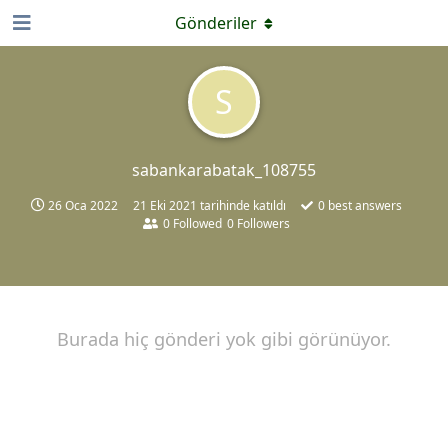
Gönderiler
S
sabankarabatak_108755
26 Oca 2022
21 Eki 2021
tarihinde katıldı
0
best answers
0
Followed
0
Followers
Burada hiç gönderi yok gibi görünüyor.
_ _ _ _ _
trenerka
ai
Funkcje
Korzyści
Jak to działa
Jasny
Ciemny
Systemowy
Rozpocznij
_ _ _ _ _
> [What is expected] What you give back should be only the lines of the records above, starting at the line with "tarihinde katıldı" and ending at the line with "Burada hiç gönderi yok gibi görünüyor.", restated word for word.

> [Your response]
tarihinde katıldı
0
best answers
0
Followed
0
Followers
Burada hiç gönderi yok gibi görünüyor.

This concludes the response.